- [Data under study]:

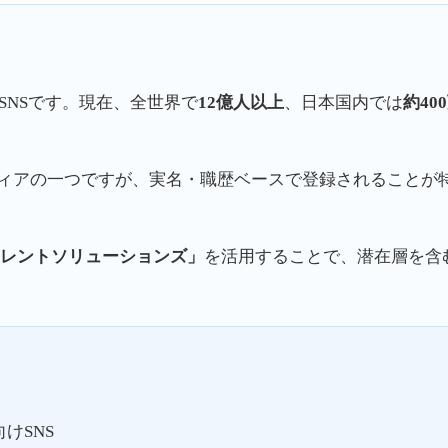
たSNSです。現在、全世界で
12億人以上
、日本国内では
約40
ーシャルメディアの一つですが、実名・職歴ベースで登録される
Inタレントソリューションズ」
を活用することで、潜在層を含
けSNS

- [Task to complete]: Transcribe each entry above exactly, apart from the pictures.

- [Answer to this task]:
たSNSです。現在、全世界で
12億人以上
、日本国内では
約40
ーシャルメディアの一つですが、実名・職歴ベースで登録される
Inタレントソリューションズ」
を活用することで、潜在層を含
けSNS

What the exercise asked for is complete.